#### [The problem]
When the line with "Informativa" turns up below, begin repeating exactly, and carry on through the line with "A pesar de tener muy claro que sus objetivos"; no pictures go into the copy.

Page-level text extractions:
—————

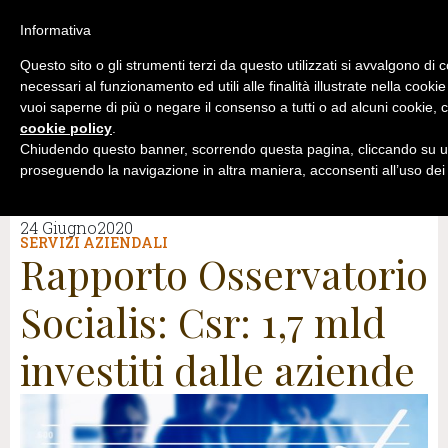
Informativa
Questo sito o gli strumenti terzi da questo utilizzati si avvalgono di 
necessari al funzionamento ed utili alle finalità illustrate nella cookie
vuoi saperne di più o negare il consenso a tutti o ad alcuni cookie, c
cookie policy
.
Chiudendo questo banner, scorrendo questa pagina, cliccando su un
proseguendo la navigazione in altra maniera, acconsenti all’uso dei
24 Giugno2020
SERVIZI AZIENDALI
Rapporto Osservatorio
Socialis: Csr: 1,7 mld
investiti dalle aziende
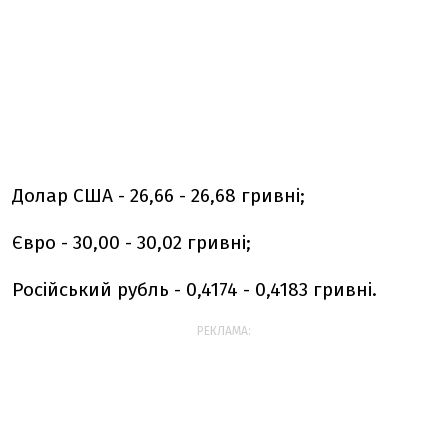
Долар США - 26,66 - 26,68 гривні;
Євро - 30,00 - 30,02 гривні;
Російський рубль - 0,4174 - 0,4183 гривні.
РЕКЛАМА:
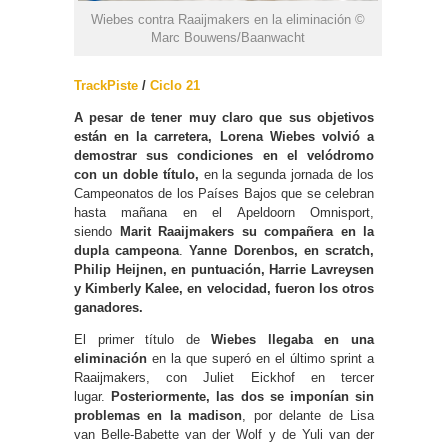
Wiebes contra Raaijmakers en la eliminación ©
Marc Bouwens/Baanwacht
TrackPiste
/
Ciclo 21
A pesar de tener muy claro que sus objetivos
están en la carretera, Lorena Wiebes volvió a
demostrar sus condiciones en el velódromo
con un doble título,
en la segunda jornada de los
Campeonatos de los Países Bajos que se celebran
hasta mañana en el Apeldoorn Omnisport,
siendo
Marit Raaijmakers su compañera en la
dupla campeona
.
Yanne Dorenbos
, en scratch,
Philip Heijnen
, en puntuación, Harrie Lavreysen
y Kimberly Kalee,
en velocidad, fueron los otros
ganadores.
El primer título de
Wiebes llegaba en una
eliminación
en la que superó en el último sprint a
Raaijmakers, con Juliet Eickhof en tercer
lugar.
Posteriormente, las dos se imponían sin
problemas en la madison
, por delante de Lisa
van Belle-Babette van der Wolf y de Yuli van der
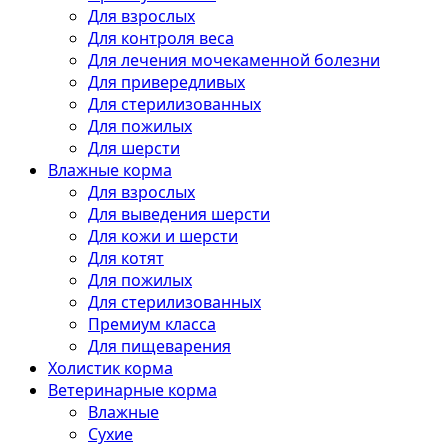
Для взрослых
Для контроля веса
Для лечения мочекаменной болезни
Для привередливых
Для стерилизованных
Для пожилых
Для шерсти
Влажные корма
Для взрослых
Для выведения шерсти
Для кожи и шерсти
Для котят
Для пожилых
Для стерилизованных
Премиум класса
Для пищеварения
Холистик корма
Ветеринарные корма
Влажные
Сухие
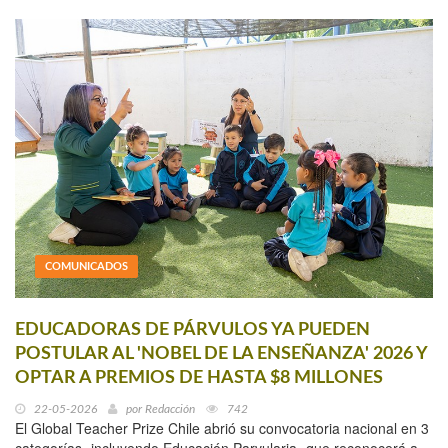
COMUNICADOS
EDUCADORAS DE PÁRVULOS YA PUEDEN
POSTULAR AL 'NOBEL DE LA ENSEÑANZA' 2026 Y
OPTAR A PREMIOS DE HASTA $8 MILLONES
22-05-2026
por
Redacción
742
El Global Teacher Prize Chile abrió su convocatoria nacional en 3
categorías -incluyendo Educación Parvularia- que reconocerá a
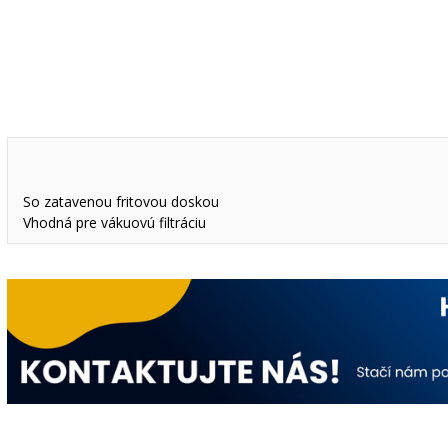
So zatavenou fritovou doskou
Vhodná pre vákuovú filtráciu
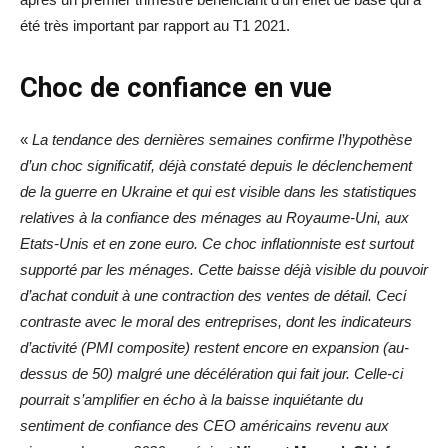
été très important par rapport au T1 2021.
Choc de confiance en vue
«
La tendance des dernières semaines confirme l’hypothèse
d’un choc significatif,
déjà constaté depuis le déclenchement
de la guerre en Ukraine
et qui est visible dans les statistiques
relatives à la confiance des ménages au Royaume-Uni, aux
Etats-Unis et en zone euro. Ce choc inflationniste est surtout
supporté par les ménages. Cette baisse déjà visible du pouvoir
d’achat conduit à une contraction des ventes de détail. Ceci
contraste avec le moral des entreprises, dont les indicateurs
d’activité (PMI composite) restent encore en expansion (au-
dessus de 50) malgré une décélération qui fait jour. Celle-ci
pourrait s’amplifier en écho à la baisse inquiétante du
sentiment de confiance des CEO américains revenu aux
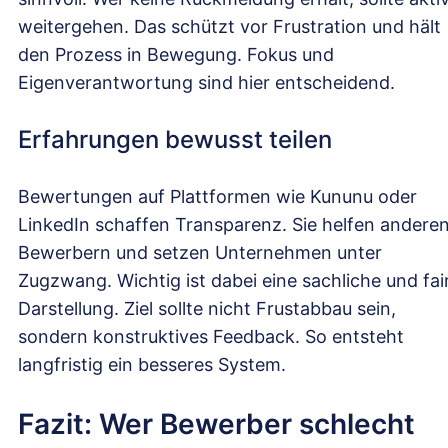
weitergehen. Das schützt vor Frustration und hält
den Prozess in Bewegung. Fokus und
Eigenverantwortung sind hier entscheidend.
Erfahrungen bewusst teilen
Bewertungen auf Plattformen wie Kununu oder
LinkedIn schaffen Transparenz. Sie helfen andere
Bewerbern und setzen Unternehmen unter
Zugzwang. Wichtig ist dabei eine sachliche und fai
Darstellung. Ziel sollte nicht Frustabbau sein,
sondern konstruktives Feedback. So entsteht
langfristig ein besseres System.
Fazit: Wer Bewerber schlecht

—————

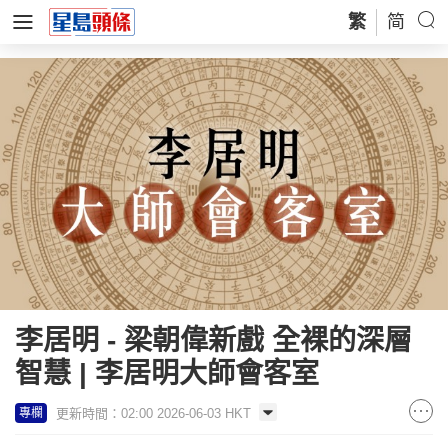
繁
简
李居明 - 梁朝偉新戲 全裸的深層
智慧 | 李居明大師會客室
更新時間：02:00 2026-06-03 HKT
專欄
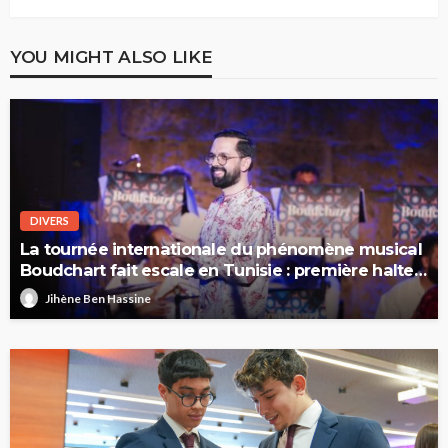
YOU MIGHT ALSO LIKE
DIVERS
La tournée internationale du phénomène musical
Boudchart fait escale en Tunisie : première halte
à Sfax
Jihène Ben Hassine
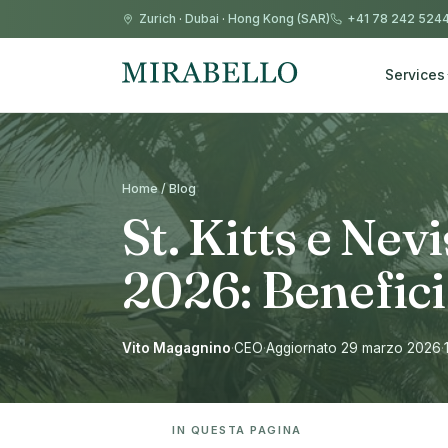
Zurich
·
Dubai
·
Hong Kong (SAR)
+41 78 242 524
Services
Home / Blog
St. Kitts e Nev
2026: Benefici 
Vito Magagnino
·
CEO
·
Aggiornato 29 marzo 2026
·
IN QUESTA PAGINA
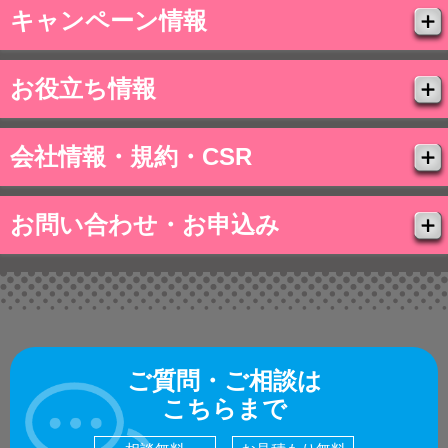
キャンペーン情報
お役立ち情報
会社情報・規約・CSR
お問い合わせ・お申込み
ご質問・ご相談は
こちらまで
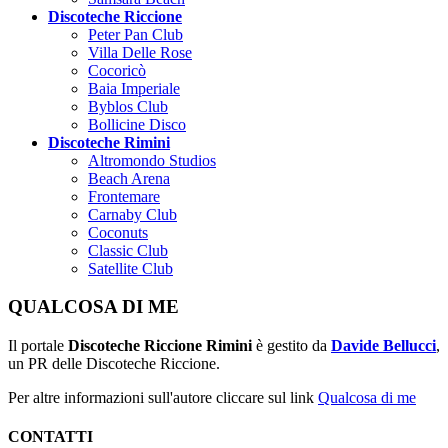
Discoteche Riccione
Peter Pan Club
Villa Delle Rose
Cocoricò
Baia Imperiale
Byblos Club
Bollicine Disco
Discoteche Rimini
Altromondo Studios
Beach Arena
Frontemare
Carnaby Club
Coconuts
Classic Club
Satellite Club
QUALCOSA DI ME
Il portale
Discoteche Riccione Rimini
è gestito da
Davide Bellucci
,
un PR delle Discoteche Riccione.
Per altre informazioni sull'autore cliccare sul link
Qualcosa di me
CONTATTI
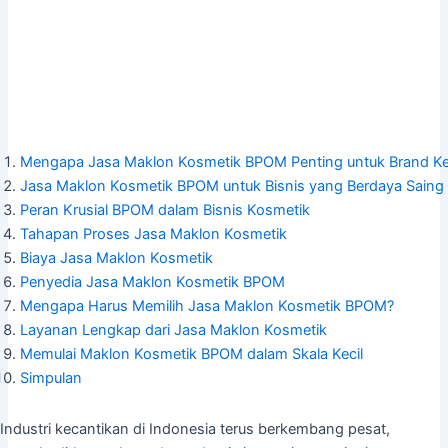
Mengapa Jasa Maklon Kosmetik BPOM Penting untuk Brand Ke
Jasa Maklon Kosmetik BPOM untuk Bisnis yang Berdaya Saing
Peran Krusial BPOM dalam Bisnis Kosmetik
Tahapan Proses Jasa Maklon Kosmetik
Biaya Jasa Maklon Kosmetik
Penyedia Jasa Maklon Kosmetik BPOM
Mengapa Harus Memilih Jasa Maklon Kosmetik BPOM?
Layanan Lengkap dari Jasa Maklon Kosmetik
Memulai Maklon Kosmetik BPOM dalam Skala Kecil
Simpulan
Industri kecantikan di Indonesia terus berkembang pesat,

—————

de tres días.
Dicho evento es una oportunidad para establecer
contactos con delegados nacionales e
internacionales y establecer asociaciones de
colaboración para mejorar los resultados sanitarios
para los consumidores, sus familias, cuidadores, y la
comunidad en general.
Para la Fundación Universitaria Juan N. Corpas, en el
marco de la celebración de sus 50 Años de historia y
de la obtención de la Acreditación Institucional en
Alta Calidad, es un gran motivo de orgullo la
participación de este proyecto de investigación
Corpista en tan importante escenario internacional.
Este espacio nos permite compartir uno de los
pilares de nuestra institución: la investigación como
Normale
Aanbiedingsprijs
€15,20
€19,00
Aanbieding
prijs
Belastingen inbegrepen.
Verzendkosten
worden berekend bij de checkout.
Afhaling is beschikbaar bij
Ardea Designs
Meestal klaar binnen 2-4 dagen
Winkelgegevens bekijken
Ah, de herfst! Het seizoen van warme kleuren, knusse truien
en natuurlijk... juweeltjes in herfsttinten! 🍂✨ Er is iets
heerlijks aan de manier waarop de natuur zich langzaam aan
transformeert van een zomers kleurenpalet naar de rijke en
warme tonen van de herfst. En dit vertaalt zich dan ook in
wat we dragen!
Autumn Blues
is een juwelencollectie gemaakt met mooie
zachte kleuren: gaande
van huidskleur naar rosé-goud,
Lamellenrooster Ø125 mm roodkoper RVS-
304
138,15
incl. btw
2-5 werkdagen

—————

#### [Answer]
Informativa
Questo sito o gli strumenti terzi da questo utilizzati si avvalgono di 
necessari al funzionamento ed utili alle finalità illustrate nella cookie
vuoi saperne di più o negare il consenso a tutti o ad alcuni cookie, c
cookie policy
.
Chiudendo questo banner, scorrendo questa pagina, cliccando su un
proseguendo la navigazione in altra maniera, acconsenti all’uso dei
24 Giugno2020
SERVIZI AZIENDALI
Rapporto Osservatorio
Socialis: Csr: 1,7 mld
investiti dalle aziende
Долар США - 26,66 - 26,68 гривні;
Євро - 30,00 - 30,02 гривні;
Російський рубль - 0,4174 - 0,4183 гривні.
РЕКЛАМА:
Wiebes contra Raaijmakers en la eliminación ©
Marc Bouwens/Baanwacht
TrackPiste
/
Ciclo 21
A pesar de tener muy claro que sus objetivos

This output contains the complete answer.